An acidic bite to pair with a rich cutlet.
While today’s chicken cutlet recipe is the star of the plate, I’d be doing you an injustice if I didn’t also share this really simple recipe for an intense lemon and garlic dressing.
One of the obnoxious things I say about cooking (well, one of the obnoxious things I repeatedly say about cooking) is that it requires two things: knowing what to do, and knowing when you’re done. For me, this simple dressing is done before any oil is added. Lemon juice and zest, garlic, egg yolk, Parmesan, parsley, salt, and pepper. That’s it.
The result is lip-puckeringly delicious.
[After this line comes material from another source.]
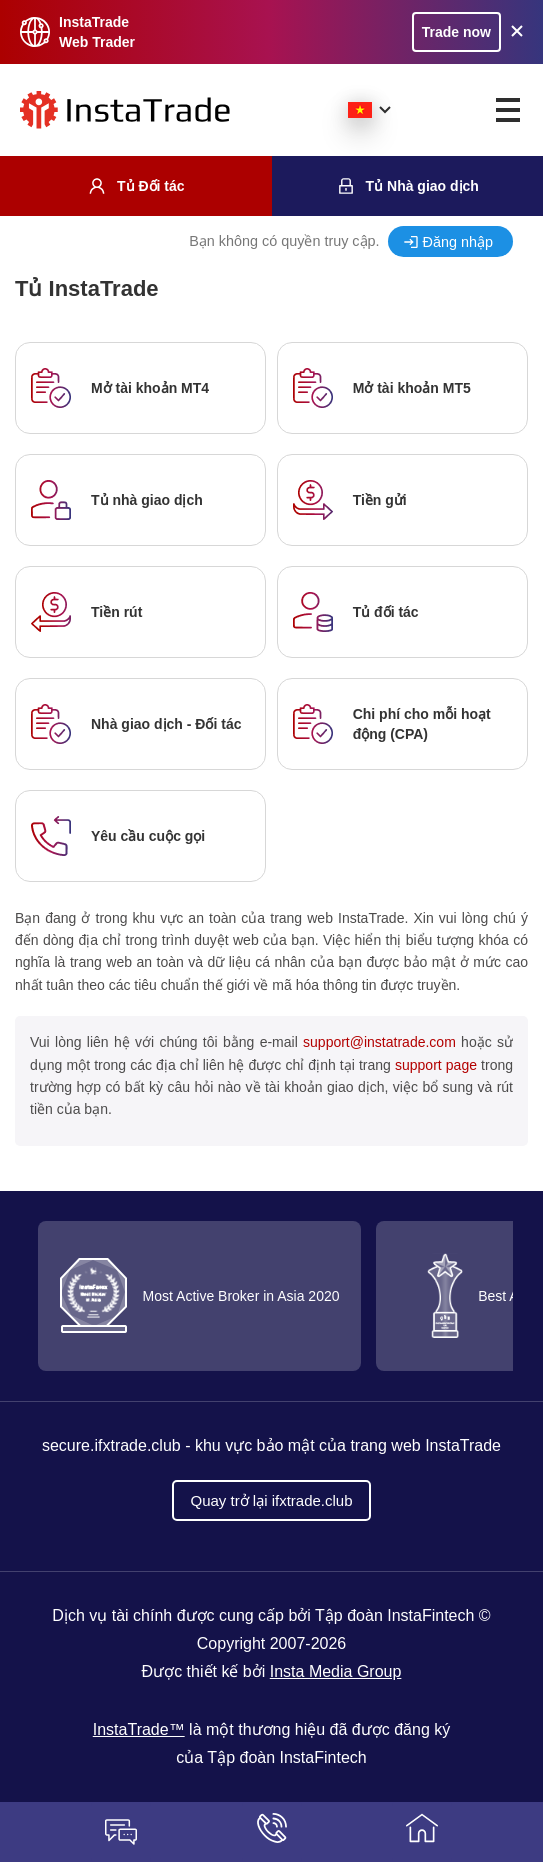 This screenshot has width=543, height=1862. What do you see at coordinates (271, 1500) in the screenshot?
I see `Quay trở lại ifxtrade.club` at bounding box center [271, 1500].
If you find it too acidic for your taste, you can cut the lemon juice with a milder acid like rice vinegar, or you could add oil if you felt like you had to, or you could even stir in a little mayonnaise. But when you’re pairing this with something like the chicken cutlets, I’d suggest trying it on the lettuce (in this case, arugula) first.
See, the dressing is very thin because there’s no oil. But it’s so thin that it forms a very thin coating. So it’s not nearly as overpowering on the plate as it is in concentration, and it gives just the right brightness to make the salad far more than an afterthought.
A note on the odd-looking croutons: these were actually the crusts of the bread that I cut off in making the fresh croutons for the cutlets. I sprayed them with some olive oil, sprinkled on some garlic salt, and toasted them in the oven. It was all of about twenty seconds of work, using stuff that was going to be thrown away.
While it may not be right for a dinner party, we’re just friends hanging out, aren’t we?
From Yesterdish’s recipe box.
Yesterdish Lemon And Garlic Dressing
- 1 egg yolk
- 1 Tbsp. persillade (or 1.5 tsp. each chopped garlic and parsley)
- lemon juice and zest to taste (I like zest of 1 and juice of 2)
- 1/3 c. Parmesan, or to taste
Mix, curiously enough. [What were you expecting?]